On top of the indefinite threat to the union, that’s why some of us could not swallow this shocking withdrawal agreement. And using the contemptuous phrase that the choice should “focus MPs’ minds” merely adds to the outrage. Our minds are now and ever focussed on the national interest of the UK.

And yet the situation we face this week is worse still. The Prime Minister now threatens a general election if we will not surrender at a fourth attempt. Yet it is a deal which every member of the public who approached me on Friday knew was a stinking repudiation of their vote. In principle and with practical foresight, it cannot be allowed to go through at any cost.
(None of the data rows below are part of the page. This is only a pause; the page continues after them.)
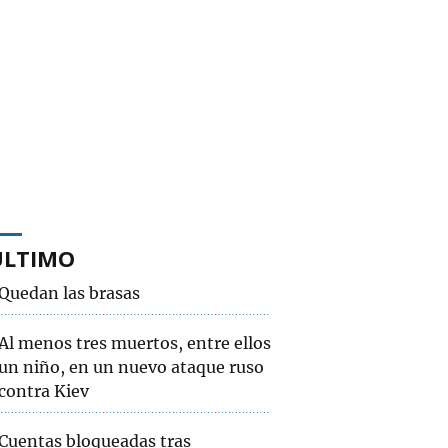
ÚLTIMO
Quedan las brasas
Al menos tres muertos, entre ellos
un niño, en un nuevo ataque ruso
contra Kiev
Cuentas bloqueadas tras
So the plan reveals two things about those who would be our masters. They are so confident of MPs’ cowardice that they believe we will capitulate in our opinion of the national interest, not stand firm. And they are willing – as the Prime Minister’s horrible speech showed – to turn people on one another to get what they want: they presumably now anticipate that MPs facing an election will savage “recalcitrant” MPs into submission.

They can think again: I will revisit once more the question of whether I can retain the Whip before I submit to a life of regret and shame after failing in a struggle for the rights of a free people in which others have literally fought and died.”

Those Brexiteers who are holding firm against Mrs May’s deal are absolute heroes. Steve Baker’s impassioned message yesterday revealed the ferocious pressure they are under. That pressure will now increase still further as the ultimate break-point is reached. The Brexiteers must now keep their focus, maintain discipline and hold their nerve.